Hillary Clinton Was Better Placed in Pennsylvania, Michigan Polls Than Joe Biden Is
Democratic presidential candidate Joe Biden's predecessor Hillary Clinton was better placed than him in polls for Pennsylvania and Michigan—two states she narrowly lost to President Donald Trump in 2016—at the same point in her campaign
While Clinton won the popular vote, she lost in the Electoral College with narrow defeats in states which had previously voted Democrat contributing to this defeat.
In Michigan, she lost by little more than 10,000 votes, around 0.3 percent of those cast, while in Pennsylvania, Trump secured around 44,000 more votes than her, around 0.7 percent of the state's total ballots, according to New York Times' tracking of election data.
In the run up to the 2016 election, Clinton had held a lead over Trump in both states and in national polling.
At a comparable point in Biden's campaign, 49 days before the election, her lead bettered that of her predecessor's, according to polling averages.
Real Clear Politics' trackers put her at 5.2 points ahead in Michigan and plus 6.6 points in Pennsylvania on September 20, 2016.
With 49 days to go before the 2020 election, the site's tracker for Biden in Pennsylvania, as of September 15 but last updated September 9, puts him up by 4.3 points.

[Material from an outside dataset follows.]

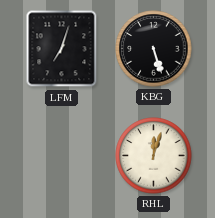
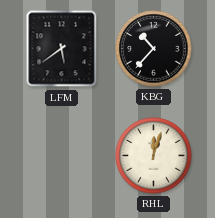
LFM: 7:03 -> 5:39
KBG: 5:27 -> 10:37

For Michigan, as of September 15 but last updated September 10, he was up by 4.2 percent.
Newsweek has contacted the Biden campaign for comment.

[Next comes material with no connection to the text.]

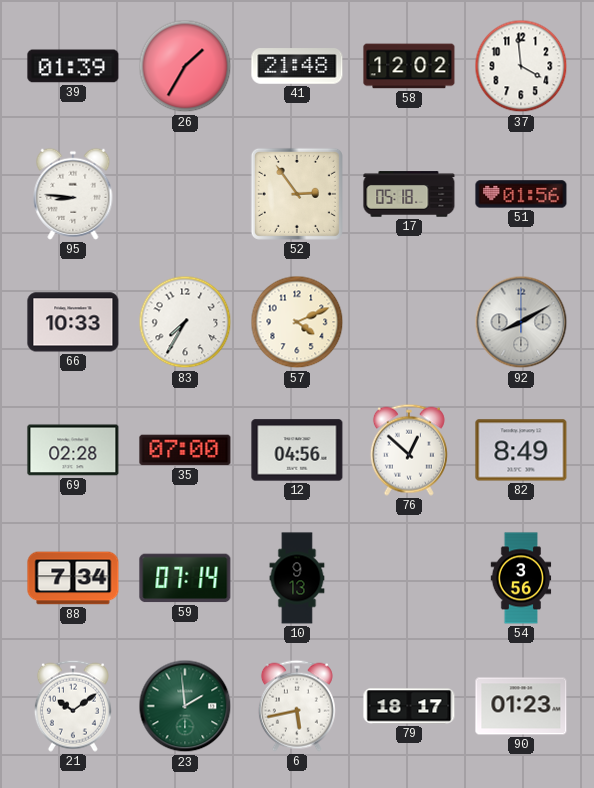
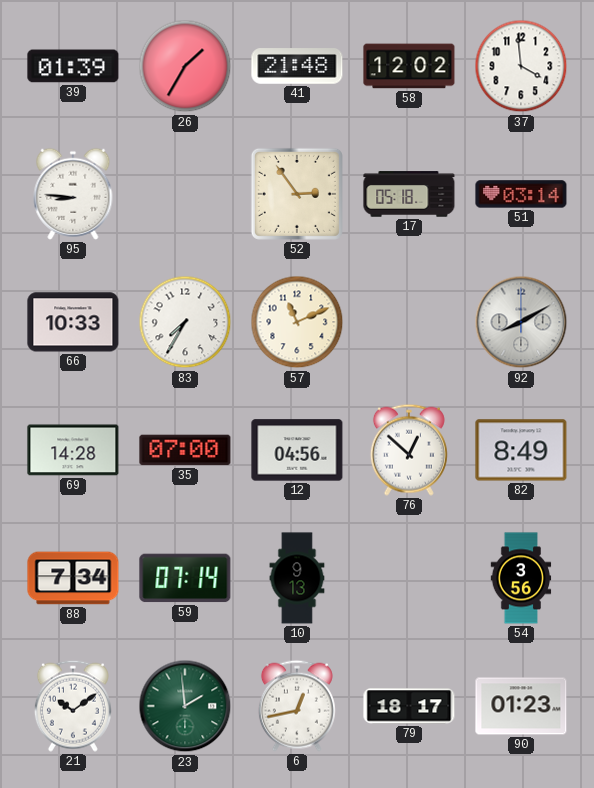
51: 01:56 -> 03:14
57: 4:11 -> 11:11
69: 02:28 -> 14:28
6: 5:43 -> 12:43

Trump's wins in Pennsylvania and Michigan in 2016 were the first time a Republican candidate won either state since George H. W. Bush in 1988.
Pennsylvania represents 20 Electoral College votes, while Michigan is worth 16.
While Biden is ahead in Pennsylvania, some polling has indicated a tight race, with the state still potentially in play.
Geoffrey Skelley, an elections analyst at FiveThirtyEight, previously told Newsweek that "if things tighten a little bit more all it would take is maybe a little polling error for things to be off there."
National polling continues to put Biden ahead, while he also maintains a lead in the majority of battleground states and also in several key Trump targets.
While the race has tightened, it might not be doing so in the areas Trump needs, as previously reported by Newsweek.
Trump also faces issues with approval ratings, with a disapproval level based on Gallup polling on par with the last two one-term presidents.
Biden and Trump continue to clash in the run up to November, with Biden having targeted the president's stance on climate change in recent remarks.
Trump, meanwhile, has continued his law and order arguments against Biden.
The commander-in-chief has also criticized Biden on economic policies, again suggesting the Democrat has copied his plans, with the economy being one polling point the Republican president has led his rival in.